Something similar is happening at the neighborhood level. Instead of retreating to their own patches of urban turf, neighbors are tearing down their back fences to create larger shared spaces. This happened at Montgomery Park, an inner city oasis in Boston’s South End. The Baltimore city council recently passed an ordinance to make it easier for neighbors to close off back alleys to make secure commons. The mayor has embraced the idea; and over the past year more than fifty neighborhood groups have begun the process. (There are some 466 miles of alleys in the city so the potential is large.)
Traditional main streets serve much the same function. The growing antipathy to Wal-Mart and other big box stories comes from more than a concern about sub-living wages. “They don’t sell small-town quality of life on any Wal-Mart shelf,” said an opponent, “and once they take it from you, you can’t buy it back from them at any price.” Another put it more simply. “This is our town, not Wal-Mart’s
The social productivity of traditional main streets has a multiplier effect. Studies have shown that localities with large numbers of home grown businesses, along with community institutions and family farms, have higher median incomes and lower unemployment. States in which a large share of the retail business is locally owned, rank higher on a wide range of social, economic and civic measures.

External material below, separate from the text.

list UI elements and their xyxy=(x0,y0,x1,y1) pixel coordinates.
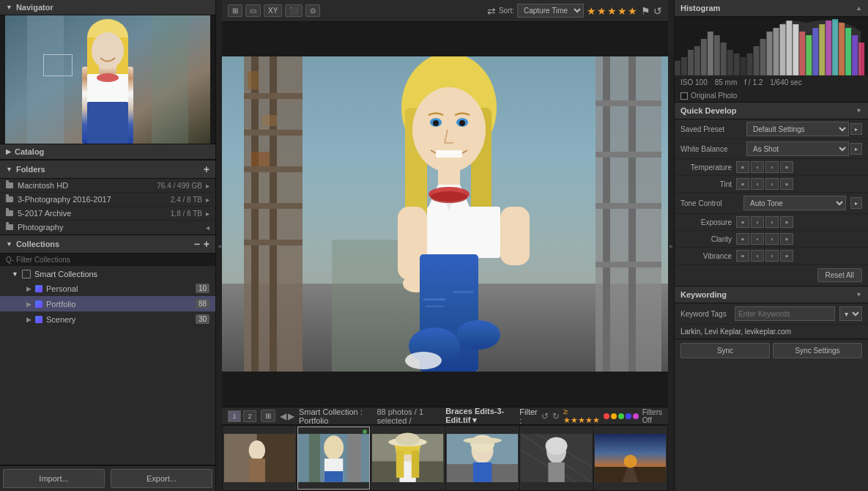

One scholar who has studied this phenomenon, Charles Tolbert of Baylor University, cites a gas station owner in one town who switched from self-service to full service during a recession, and hired ten additional people. He had to charge more, but most of his customers kept coming anyway, because they understood that the extra pennies per gallon were providing jobs for their neighbors." (http://www.onthecommons.org/content.php?id=2396)
Discussion
Seeing the Urban as a Commons
By Vinay Gidwani, Amita Baviskar:
"As Karl Polanyi (1944: 72) argued, labour and land are “fictitious commodities”, for “labour is only another name for a human activity which goes with life itself… nor can that activity be detached from the rest of life…; land is only another name for nature, which is not produced by man”. Many current campaigns to resist incorporation into the widening circuits of capitalism are grounded in a shared commitment to keeping alive “the commons” and the collective practices around them that create and sustain community and its ecological bases. From perceiving the commons as a rural artefact – forests, pastures and waterbodies crucial for the sustenance of the poor – attention has shifted to include urban spaces and practices, where the commons seem to be no less significant than in rural settings.
It ought to be clear that while the terms “public” and “commons” sometimes truck interchangeably, there are crucial differences between the two. “Public” is a juridical category, firmly in the ambit of state and law, which limns a contrast to that which is “private”. The commons, historically and etymologically, are that which lie at the frontiers, or within the interstices, of the territorial grid of law. They exist as a dynamic and collective resource – a variegated form of social wealth – governed by emergent custom and constantly negotiating, rebuffing, and evading the fixity of law (cf Thompson 1993). In a sense, commons thrive and survive by dancing in and out of the State’s gaze, by escaping its notice, because notice invariably brings with it the desire to transform commons into state property or capitalist commodity.
Commons, then, as the historian Peter Linebaugh (2009) reminds us, involve “being-in-common”, or using resources in more or less shared, more or less non-subtractable ways through practices he calls “commoning”. Such collective practices are distinct in at least two ways: (1) they underwrite production and reproduction through the commons they depend upon and oversee, and (2) they typically do so through variable local arrangements that are more or less equalitarian, incorporative, and fair. In short, commons need communities: without sufficiently robust communities of people willing to create, maintain, and protect them, commons are at risk of falling into disarray or becoming privatised (Siefkes 2009).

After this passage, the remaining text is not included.